Collected data:
-- -- --

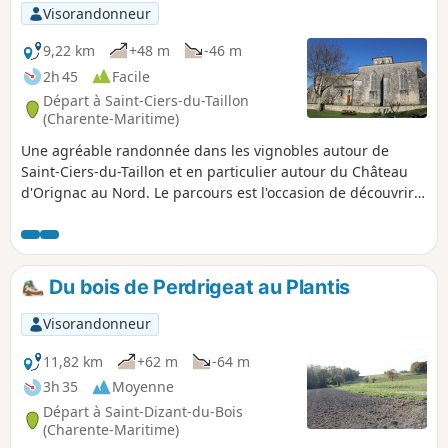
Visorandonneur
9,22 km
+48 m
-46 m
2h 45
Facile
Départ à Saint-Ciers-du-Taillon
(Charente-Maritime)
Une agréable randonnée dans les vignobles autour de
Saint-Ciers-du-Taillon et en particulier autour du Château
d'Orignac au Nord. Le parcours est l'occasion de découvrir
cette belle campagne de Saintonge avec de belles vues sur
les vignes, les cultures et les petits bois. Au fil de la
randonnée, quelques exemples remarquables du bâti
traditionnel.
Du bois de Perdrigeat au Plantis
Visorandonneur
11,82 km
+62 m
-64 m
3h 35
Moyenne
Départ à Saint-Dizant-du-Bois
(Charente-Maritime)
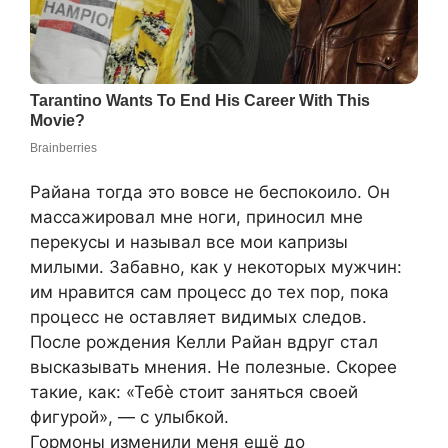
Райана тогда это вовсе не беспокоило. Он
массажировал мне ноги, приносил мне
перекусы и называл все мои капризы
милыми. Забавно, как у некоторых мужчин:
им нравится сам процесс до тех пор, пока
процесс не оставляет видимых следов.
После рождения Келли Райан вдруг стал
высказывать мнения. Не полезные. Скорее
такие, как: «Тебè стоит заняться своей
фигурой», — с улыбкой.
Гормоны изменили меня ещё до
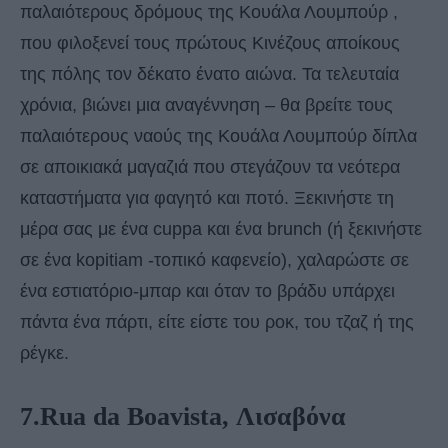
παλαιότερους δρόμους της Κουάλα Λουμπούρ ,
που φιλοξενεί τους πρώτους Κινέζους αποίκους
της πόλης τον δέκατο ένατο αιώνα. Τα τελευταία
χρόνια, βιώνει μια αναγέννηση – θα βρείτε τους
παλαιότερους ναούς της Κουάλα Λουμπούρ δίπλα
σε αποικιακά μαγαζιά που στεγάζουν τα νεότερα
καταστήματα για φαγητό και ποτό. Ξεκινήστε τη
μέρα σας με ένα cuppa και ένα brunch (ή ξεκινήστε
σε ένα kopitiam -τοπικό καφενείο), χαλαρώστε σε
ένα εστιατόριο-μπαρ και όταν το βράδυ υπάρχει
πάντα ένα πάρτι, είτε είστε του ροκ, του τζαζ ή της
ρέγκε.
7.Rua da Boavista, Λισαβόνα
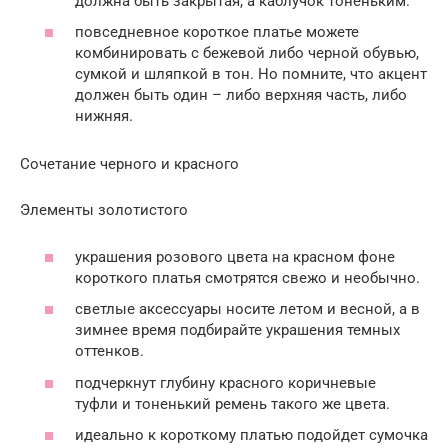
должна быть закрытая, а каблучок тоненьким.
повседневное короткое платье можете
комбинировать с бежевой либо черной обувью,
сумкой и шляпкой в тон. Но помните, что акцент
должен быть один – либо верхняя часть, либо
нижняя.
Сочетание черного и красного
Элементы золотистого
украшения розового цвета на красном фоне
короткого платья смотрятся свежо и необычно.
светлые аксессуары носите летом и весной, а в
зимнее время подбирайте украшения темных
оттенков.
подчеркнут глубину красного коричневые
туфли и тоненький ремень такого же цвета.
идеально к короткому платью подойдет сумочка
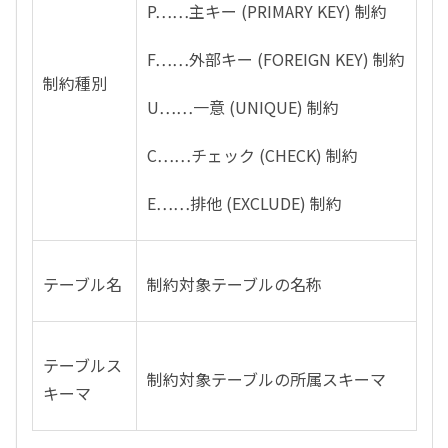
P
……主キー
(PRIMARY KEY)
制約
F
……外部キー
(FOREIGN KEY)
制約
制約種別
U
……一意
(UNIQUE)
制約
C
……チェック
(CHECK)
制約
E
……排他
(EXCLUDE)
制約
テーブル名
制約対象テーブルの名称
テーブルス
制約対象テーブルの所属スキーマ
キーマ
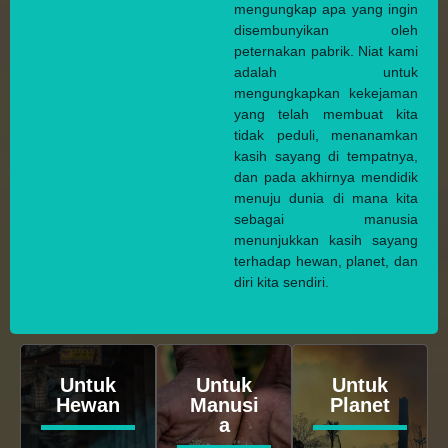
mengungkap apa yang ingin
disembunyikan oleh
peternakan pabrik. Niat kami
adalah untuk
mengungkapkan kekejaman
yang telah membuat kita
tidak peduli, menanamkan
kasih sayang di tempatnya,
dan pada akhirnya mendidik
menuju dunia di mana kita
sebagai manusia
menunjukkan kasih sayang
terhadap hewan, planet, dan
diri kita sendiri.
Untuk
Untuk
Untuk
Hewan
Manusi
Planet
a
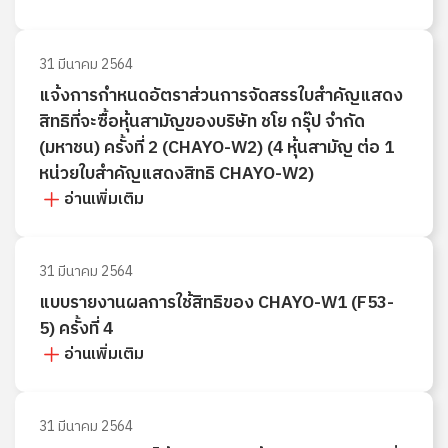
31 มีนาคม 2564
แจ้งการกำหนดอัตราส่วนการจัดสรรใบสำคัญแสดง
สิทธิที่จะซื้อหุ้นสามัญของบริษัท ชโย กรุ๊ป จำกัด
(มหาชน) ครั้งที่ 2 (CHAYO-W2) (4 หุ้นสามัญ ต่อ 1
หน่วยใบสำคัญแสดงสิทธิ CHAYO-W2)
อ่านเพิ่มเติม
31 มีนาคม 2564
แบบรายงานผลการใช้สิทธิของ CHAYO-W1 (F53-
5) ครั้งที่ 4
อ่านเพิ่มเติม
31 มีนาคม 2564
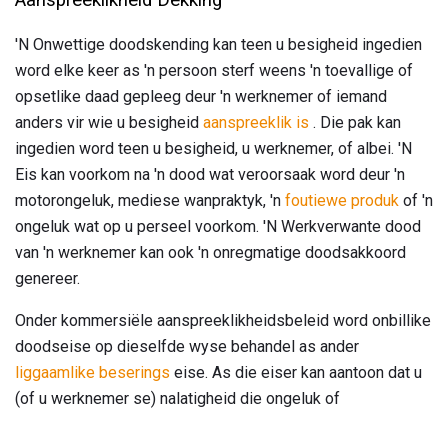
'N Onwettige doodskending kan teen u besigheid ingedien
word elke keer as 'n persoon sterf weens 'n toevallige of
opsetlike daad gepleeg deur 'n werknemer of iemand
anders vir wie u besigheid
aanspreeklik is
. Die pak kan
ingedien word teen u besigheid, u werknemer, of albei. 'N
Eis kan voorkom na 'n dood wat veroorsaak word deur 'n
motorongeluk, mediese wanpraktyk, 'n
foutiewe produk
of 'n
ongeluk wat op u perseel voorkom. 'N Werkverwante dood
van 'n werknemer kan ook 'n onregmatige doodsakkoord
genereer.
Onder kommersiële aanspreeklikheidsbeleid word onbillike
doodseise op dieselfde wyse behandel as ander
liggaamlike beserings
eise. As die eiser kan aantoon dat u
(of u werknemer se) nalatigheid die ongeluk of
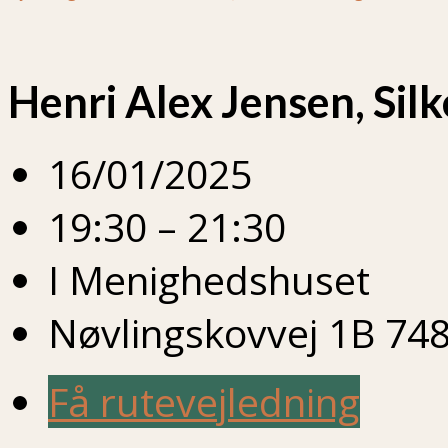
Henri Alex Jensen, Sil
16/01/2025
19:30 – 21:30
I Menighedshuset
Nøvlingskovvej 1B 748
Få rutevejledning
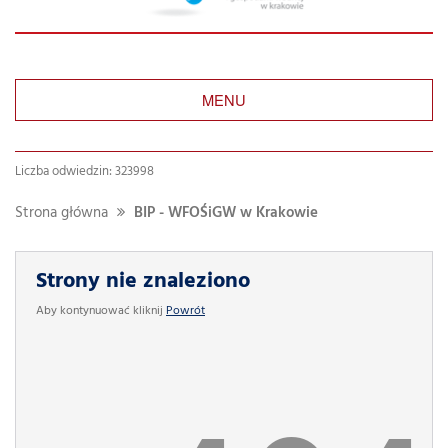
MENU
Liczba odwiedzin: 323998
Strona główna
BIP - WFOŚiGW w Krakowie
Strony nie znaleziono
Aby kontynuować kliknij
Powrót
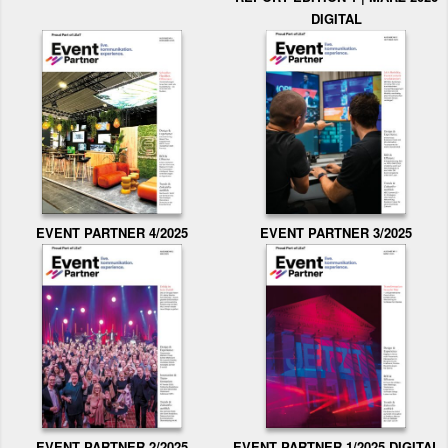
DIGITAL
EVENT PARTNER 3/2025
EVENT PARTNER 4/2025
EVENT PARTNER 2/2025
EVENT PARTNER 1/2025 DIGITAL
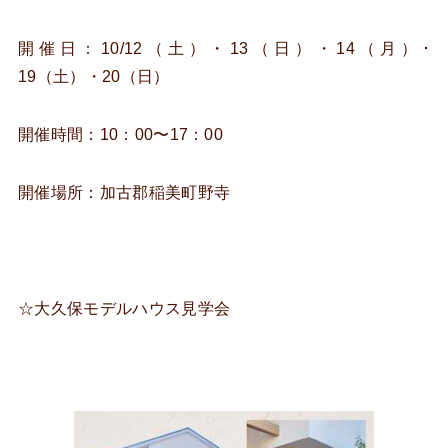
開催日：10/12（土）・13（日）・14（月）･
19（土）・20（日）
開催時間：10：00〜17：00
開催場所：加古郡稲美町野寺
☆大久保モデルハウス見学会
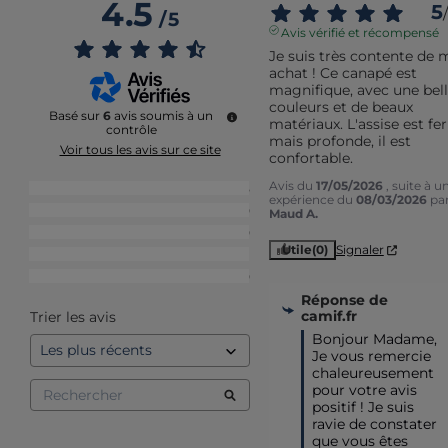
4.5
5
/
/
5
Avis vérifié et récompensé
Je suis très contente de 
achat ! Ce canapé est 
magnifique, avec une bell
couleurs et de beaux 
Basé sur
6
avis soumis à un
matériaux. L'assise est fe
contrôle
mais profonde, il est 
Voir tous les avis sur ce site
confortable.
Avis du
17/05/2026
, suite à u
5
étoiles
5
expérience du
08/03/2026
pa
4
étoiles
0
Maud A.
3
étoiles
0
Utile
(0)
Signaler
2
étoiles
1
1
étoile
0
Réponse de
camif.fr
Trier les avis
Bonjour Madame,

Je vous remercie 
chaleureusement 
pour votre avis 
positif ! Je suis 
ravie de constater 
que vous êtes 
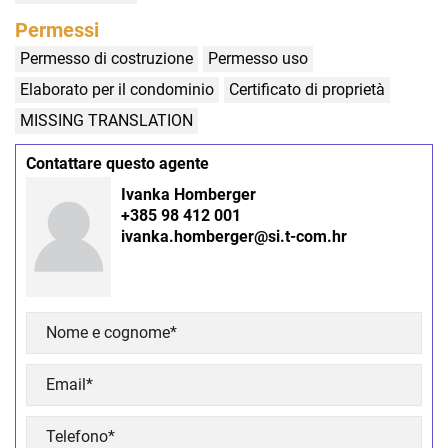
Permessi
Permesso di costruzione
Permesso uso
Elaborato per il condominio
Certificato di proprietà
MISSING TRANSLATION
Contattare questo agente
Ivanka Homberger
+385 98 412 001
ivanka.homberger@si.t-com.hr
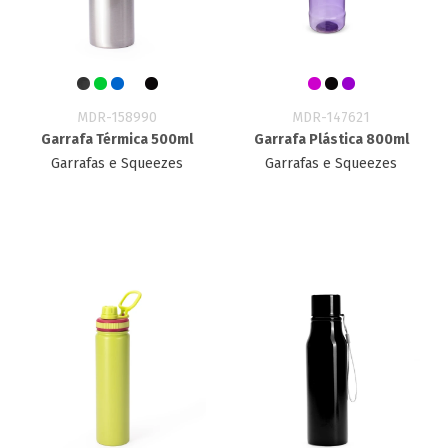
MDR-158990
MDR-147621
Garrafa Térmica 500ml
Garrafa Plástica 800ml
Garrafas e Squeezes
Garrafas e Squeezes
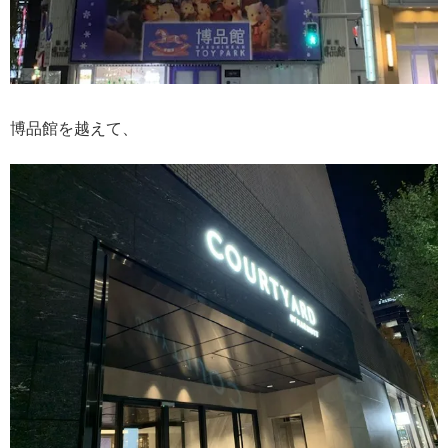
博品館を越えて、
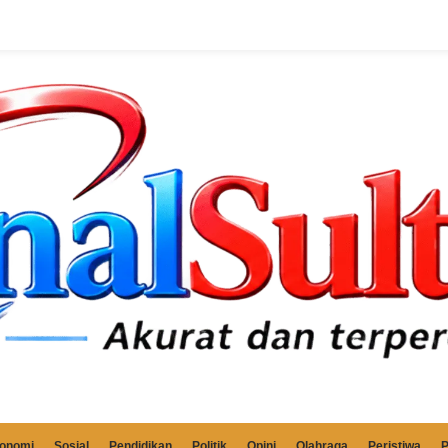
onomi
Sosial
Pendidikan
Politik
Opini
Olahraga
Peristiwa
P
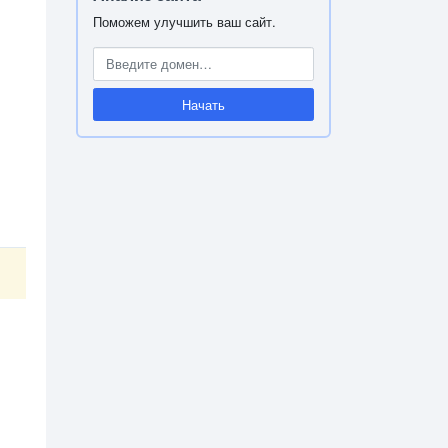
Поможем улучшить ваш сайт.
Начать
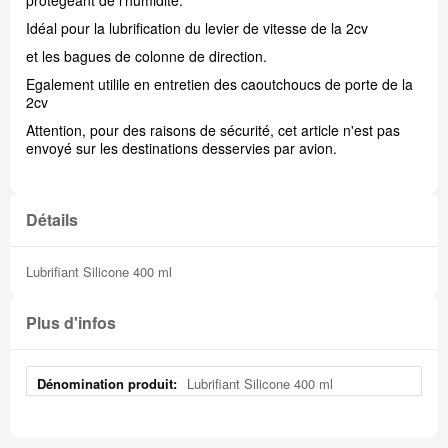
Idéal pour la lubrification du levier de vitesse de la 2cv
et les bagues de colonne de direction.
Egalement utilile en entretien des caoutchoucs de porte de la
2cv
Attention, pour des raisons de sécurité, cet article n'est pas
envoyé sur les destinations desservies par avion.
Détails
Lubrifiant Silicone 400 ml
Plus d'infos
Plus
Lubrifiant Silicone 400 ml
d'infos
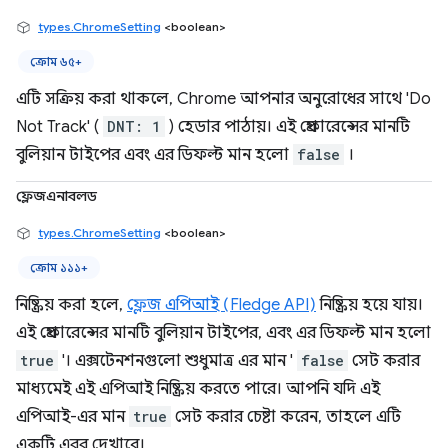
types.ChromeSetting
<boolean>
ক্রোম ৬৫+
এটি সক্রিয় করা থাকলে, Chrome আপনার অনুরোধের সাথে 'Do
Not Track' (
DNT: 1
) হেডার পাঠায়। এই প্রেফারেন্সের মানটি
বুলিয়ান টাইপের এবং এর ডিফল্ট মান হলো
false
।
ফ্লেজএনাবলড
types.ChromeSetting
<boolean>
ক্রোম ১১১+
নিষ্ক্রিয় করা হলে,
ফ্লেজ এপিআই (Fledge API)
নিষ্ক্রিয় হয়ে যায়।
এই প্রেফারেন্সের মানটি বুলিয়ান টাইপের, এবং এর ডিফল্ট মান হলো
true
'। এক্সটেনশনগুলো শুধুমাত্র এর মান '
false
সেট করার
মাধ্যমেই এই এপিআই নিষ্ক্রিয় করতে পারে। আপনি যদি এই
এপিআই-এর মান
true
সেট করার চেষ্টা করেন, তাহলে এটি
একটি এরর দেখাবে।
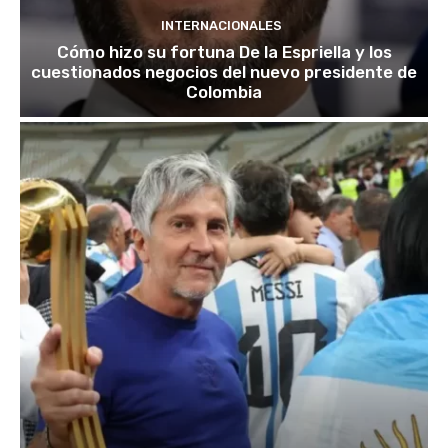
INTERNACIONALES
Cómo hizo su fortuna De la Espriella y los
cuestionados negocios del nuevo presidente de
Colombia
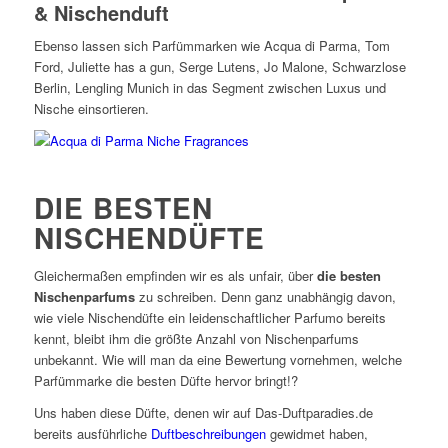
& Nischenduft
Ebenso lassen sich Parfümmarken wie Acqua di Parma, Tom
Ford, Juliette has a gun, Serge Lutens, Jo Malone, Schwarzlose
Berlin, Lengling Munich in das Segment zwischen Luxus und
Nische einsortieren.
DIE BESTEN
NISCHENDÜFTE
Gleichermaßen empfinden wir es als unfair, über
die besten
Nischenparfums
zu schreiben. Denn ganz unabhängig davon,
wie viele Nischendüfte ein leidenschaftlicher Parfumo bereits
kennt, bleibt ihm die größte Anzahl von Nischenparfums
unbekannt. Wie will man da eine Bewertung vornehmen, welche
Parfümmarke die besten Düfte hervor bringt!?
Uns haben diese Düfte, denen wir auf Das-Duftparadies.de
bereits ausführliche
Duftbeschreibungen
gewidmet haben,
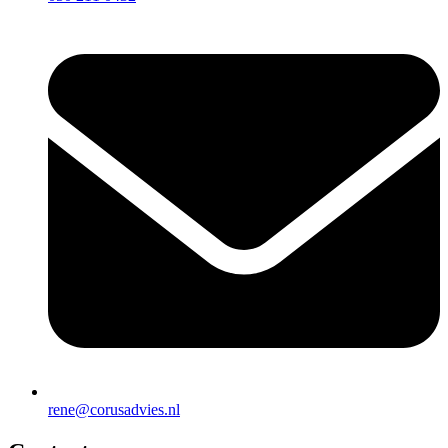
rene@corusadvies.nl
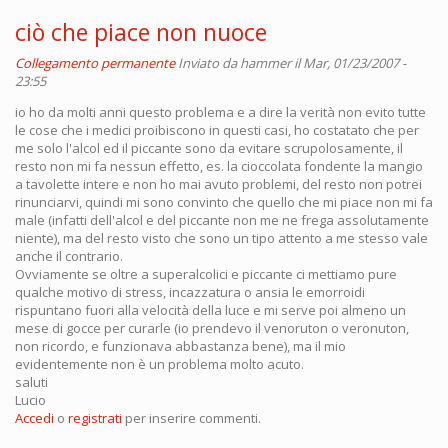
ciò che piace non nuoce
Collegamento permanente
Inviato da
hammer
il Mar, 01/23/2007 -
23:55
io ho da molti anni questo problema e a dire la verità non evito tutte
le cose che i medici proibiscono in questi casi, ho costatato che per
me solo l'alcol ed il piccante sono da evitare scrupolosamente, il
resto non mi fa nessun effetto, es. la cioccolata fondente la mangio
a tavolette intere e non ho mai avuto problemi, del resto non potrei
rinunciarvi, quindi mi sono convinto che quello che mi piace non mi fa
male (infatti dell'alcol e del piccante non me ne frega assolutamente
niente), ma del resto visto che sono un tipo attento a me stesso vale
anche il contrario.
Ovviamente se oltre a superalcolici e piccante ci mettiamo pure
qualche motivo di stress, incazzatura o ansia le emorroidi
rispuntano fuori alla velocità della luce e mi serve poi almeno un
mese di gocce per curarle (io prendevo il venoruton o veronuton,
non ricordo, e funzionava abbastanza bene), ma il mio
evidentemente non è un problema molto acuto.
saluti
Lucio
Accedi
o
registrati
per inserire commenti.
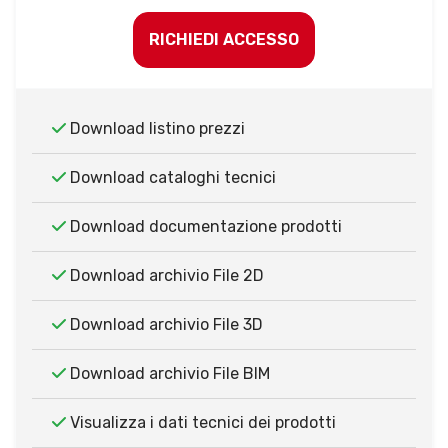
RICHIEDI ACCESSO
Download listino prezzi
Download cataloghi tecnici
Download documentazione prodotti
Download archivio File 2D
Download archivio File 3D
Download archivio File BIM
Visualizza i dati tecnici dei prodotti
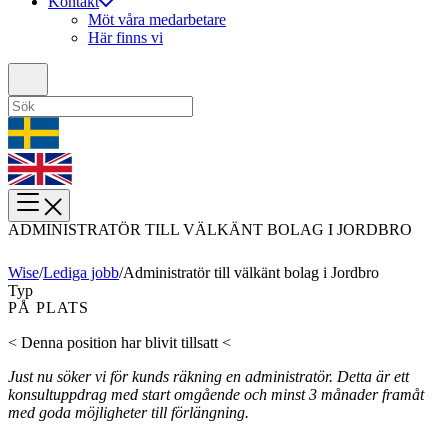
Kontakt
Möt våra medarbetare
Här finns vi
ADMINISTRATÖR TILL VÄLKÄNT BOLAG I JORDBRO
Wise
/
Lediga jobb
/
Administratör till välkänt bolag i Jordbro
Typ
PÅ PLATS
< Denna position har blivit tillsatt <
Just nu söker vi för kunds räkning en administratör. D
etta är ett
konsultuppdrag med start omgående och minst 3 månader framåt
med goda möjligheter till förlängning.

-- -- --

TASK OBJECTIVE: To complete this exercise, transcribe exactly the lines above from the one that holds "(PRIMARY KEY)" through the one that holds "anders vir wie u besigheid". Pictures stay out.

WRITTEN SOLUTION:
(PRIMARY KEY)
制約
F
……外部キー
(FOREIGN KEY)
制約
制約種別
U
……一意
(UNIQUE)
制約
C
……チェック
(CHECK)
制約
E
……排他
(EXCLUDE)
制約
テーブル名
制約対象テーブルの名称
テーブルス
制約対象テーブルの所属スキーマ
キーマ
mengungkap apa yang ingin
disembunyikan oleh
peternakan pabrik. Niat kami
adalah untuk
mengungkapkan kekejaman
yang telah membuat kita
tidak peduli, menanamkan
kasih sayang di tempatnya,
dan pada akhirnya mendidik
menuju dunia di mana kita
sebagai manusia
menunjukkan kasih sayang
terhadap hewan, planet, dan
diri kita sendiri.
Untuk
Untuk
Untuk
Hewan
Manusi
Planet
a
31 มีนาคม 2564
แจ้งการกำหนดอัตราส่วนการจัดสรรใบสำคัญแสดง
สิทธิที่จะซื้อหุ้นสามัญของบริษัท ชโย กรุ๊ป จำกัด
(มหาชน) ครั้งที่ 2 (CHAYO-W2) (4 หุ้นสามัญ ต่อ 1
หน่วยใบสำคัญแสดงสิทธิ CHAYO-W2)
อ่านเพิ่มเติม
31 มีนาคม 2564
แบบรายงานผลการใช้สิทธิของ CHAYO-W1 (F53-
5) ครั้งที่ 4
อ่านเพิ่มเติม
31 มีนาคม 2564
'N Onwettige doodskending kan teen u besigheid ingedien
word elke keer as 'n persoon sterf weens 'n toevallige of
opsetlike daad gepleeg deur 'n werknemer of iemand
anders vir wie u besigheid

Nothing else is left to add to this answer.